During a test visualize the place where you studied.

The Role of Music

                        The universe is a musical composition.

The music of the spheres is vibrating in throughout our  nervous systems, and the first thing we must do when we get up in the morning  is take down a musical instrument, as the 13th century poet Rumi wrote.  That is, we have to get tuned up, in tune with, the melody that’s playing around us.  That puts us in harmony with whatever’s on our plate.  If it’s getting ready for a test, we’ve taken a major step already.

The Music of the Spheres

The Music of the Spheres


There are plenty of studies that show that when we are relaxed and awake, we do much better at learning and remembering.
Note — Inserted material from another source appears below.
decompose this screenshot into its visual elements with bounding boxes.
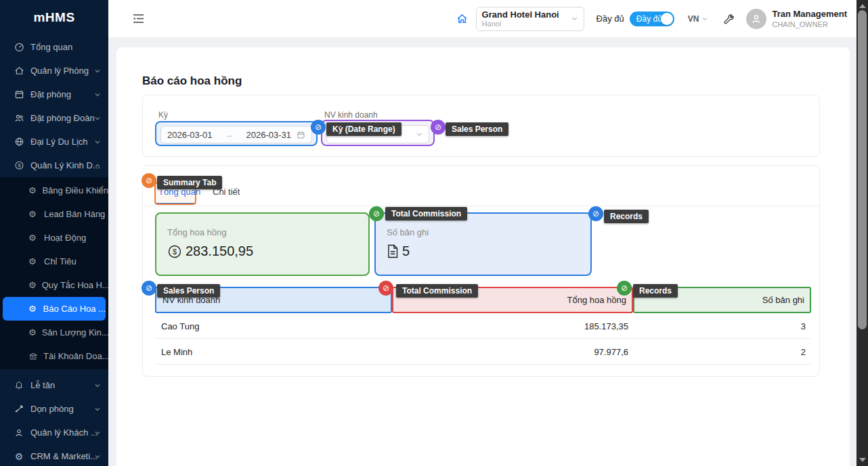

Once I realized that, there would be calming music playing when students arrived at my classroom.  It became more and more a part of whatever we were doing.  Foreign language classes that have students singing are more successful than those that don’t.  A young man from Peru I know thought himself English watching Sesame Street and learning English-language songs. We all know that when we’re not attuned, we don’t ride our bikes as well.  And we certainly don’t enjoy the ride. 


Any batch of random information can be grouped one way or another.  When you play around with a pile of facts, they will fall into a pattern on their own, like yarrow sticks – if we don’t interfere.

All we have to do is be quiet and listen.

The mind insists on making connections.  It is very old and very wise.  Trust it.  John Phillip Sousa, the March King, said he took dictation from the inner chambers of his mind.  His compositions “came to him” complete.  It’s the same for everyone.   No doubt the nonconscious mind sees connections from the what the conscious mind passes over to it and puts it all together.

Here are a few of scores of  ways to use music in your long-term memory work. You may remember some of these simple examples from when you were a kid.  The concepts work just as well for adults.  They are perfectly respectable.   Whenever the material seems to call for it, see if a poem or a song would help.

Rhythm, Rhythm, Melody

I before e
except after c
or when sounded as a
as in neighbor and weigh

C is for cookie.
That’s good enough for me
Oh! Cookie, cookie, cookie
Starts with C.

Remember the Alphabet Song?  Kids know what works.  It’s a natural.

Coined Words

Once you’ve gotten the feel of the colors of the visual spectrum (red, orange, yellow, green, blue, indigo, and violet), they can be retrieved in order.  You don’t have to remember nine things, just remember

                                                 ROY G. BIV.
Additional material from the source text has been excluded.